• [SUPPLIED ENTRIES]:

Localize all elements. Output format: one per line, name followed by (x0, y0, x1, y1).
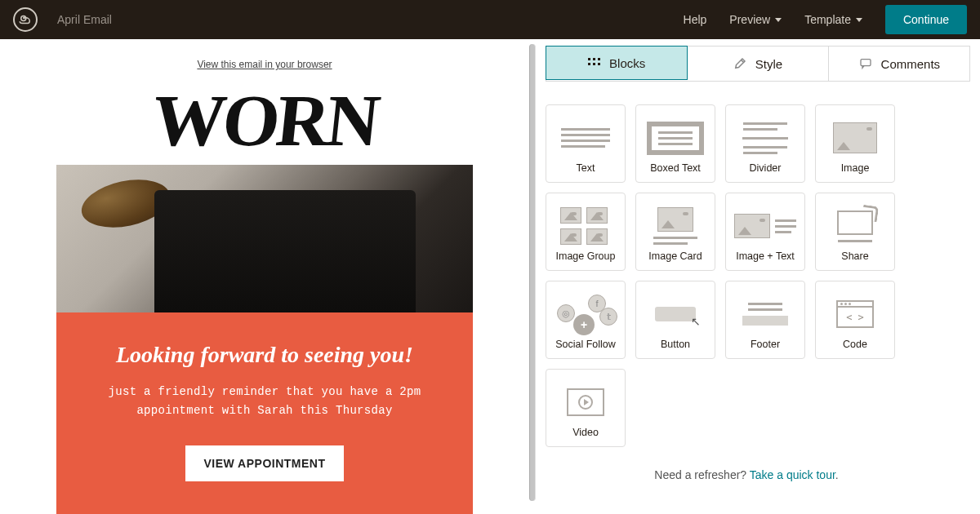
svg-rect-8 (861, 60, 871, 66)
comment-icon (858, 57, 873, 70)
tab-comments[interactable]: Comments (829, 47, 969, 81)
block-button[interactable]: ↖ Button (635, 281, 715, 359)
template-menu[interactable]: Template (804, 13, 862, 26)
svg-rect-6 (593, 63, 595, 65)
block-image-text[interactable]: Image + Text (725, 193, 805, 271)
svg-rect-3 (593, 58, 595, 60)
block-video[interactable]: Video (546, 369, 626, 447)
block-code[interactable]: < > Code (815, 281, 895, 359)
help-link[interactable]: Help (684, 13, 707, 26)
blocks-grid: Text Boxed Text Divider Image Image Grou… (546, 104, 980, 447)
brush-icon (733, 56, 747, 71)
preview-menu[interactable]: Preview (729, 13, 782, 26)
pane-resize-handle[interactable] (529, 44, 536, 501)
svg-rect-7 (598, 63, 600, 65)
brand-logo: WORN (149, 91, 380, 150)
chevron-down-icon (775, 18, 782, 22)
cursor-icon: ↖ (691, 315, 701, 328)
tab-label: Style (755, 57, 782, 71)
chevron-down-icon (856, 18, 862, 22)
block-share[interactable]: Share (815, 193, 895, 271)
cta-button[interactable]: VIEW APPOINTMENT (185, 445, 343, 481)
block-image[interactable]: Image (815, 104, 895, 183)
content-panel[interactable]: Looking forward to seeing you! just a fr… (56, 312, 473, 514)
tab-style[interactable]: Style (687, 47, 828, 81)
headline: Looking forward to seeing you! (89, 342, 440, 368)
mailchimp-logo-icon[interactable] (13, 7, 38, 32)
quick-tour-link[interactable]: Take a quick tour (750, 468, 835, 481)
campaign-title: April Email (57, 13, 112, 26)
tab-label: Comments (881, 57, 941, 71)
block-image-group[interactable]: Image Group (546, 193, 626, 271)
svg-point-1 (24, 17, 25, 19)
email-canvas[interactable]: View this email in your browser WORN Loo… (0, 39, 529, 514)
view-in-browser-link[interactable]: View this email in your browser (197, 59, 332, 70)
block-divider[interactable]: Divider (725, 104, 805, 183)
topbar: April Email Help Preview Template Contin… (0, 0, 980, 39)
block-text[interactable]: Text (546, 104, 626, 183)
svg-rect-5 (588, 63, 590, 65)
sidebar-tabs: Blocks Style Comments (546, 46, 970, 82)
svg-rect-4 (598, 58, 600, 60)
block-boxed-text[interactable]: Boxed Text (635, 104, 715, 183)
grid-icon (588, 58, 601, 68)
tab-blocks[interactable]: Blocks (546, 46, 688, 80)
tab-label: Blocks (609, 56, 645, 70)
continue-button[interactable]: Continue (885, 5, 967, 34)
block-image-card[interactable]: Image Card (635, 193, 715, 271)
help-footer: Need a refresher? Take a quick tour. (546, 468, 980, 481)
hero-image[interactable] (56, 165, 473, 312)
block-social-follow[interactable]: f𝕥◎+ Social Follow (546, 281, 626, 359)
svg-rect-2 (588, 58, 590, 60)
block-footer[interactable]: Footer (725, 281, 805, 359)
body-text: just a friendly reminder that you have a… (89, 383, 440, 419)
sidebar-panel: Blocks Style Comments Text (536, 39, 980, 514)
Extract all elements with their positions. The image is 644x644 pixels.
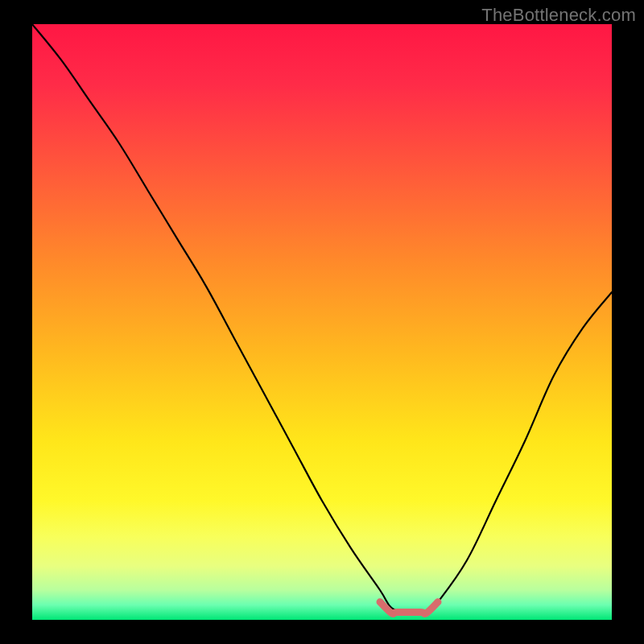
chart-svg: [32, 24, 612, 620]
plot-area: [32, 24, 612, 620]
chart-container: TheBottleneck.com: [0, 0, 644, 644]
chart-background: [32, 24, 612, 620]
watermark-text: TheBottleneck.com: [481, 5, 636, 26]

• [WORK TASK]:
Starting with the line that contains "Extract all elements", print every remaining line of the records above, exactly as it stands. Do not print the pictures.

• [SOLUTION TO THE PROBLEM]:
Extract all elements with their positions. The image is 644x644 pixels.
chart-svg: [32, 24, 612, 620]
plot-area: [32, 24, 612, 620]
chart-container: TheBottleneck.com: [0, 0, 644, 644]
chart-background: [32, 24, 612, 620]
watermark-text: TheBottleneck.com: [481, 5, 636, 26]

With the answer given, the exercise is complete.